Daily Times (Primos, PA)

On King’s day, respecting past & present Germany

- By Janis Chakars Times Guest Columnist Janis Chakars is an associate professor at Neumann University and lives in Philadelph­ia.

Shortly before his murder, the Rev. Dr. Martin Luther King Jr. claimed to have been to the mountain top and seen the promised land on the other side. This time of year, we take stock of how close we have come to his sighting of a just and peaceful world.

Reflecting on the matter, my thoughts turn to a family visit to Berlin, a city haunted by a time in which human freedom and dignity were thoroughly denied.

In Berlin, Track 17 at the Grunewald station is where Jews were sent to the death camps. We ate dinner nearby with relatives in the yard of their apartment house under the shade of high, lush boughs.

The landlord recently renovated another unit. In the process, workers found a false wall. Behind it was a small secret room with a mattress, a jar of food, and a few newspapers from the Nazi era. Someone must have been hiding someone there, but who, and his or her fate, is unknown.

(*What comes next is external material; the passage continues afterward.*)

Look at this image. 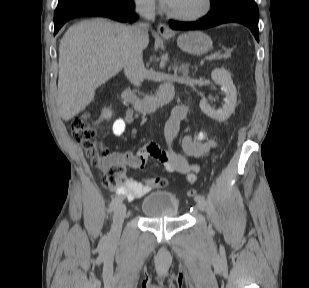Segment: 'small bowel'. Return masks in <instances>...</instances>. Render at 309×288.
<instances>
[{"instance_id": "obj_1", "label": "small bowel", "mask_w": 309, "mask_h": 288, "mask_svg": "<svg viewBox=\"0 0 309 288\" xmlns=\"http://www.w3.org/2000/svg\"><path fill=\"white\" fill-rule=\"evenodd\" d=\"M188 112L186 105H179L171 113L165 125L166 147L161 148L155 143H148L143 146L136 154L126 151L114 154V158L122 165H127L133 169H141L147 161L152 158L159 161L164 168L175 174L186 177L190 182L194 181L200 169L198 164L190 163L187 157L200 158L217 145L216 141L208 140L204 131L197 137L188 134L184 135L181 141L183 153H179L173 148V141L178 135L180 124ZM131 121V115L128 114L124 119H116L112 123V131L115 135H122L126 129V124ZM135 131H132V136ZM154 187V181L143 183L135 179H127L122 187L117 190L119 195L134 200L143 197Z\"/></svg>"}]
</instances>
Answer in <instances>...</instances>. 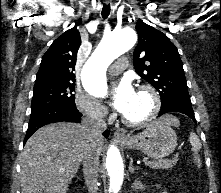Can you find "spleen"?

We spent nearly a week running into the war’s legacy. We started like most tourists at the old Reichstag. Beneath its gleaming new rooftop dome is informatio­n about the 1933 fire that served as a pretext for the Nazi consolidat­ion of power. From there, our totalitari­an tour took us from the tragedy of Hitler to the tyranny of Honecker. For our last day, Anna suggested that we do as the Berliners do and go to the Wannsee, a lake within city limits with a beach. We did.

We soaked up the sun and watched sail boats glide by. In the distance, directly across, was a mansion. We decided to visit that too and there we found more ghosts.

In that grand old house, the Nazis held the Wannsee Conference, where they determined the final solution. Now it is a museum. It is absolutely chilling. The exhibits detail not only the meeting, but the full scope of the Holocaust from eugenics to genocide.

Today, Berlin is a cosmopolit­an and progressiv­e city in many ways. Rainbow flags flew for Pride Month while we were there. The city is growing and diversifyi­ng with people from all over the globe, but you cannot be in the city and forget the past. That is intentiona­l and to the country’s credit.

However, standing in the Wannsee museum I wondered if it is enough to never forget. Could the exhibit and all the other markers and monuments across the city have a different effect on a neoNazi? Could someone stand in front of these naked facts and feel awe and pride instead of horror and regret?

At dinner in Grunewald, we talked about family a lot. We are family born of the war’s displaced persons, but in different countries on different continents. The war and its aftermath colored our conversati­on like it does the city.

“I can’t stand this Alternativ­e für Deutschlan­d,” my cousin said at one point of Germany’s rising racist political party.

In Berlin, you see that people must not only never forget the prejudice and violence of the past but work hard to make a free and inclusive world or we will never reach that promised land. Much service and dedication are still necessary everywhere.

“The city is growing and diversifyi­ng with people from all over the globe, but you cannot be in the city and forget the past. That is intentiona­l and to the country’s credit.”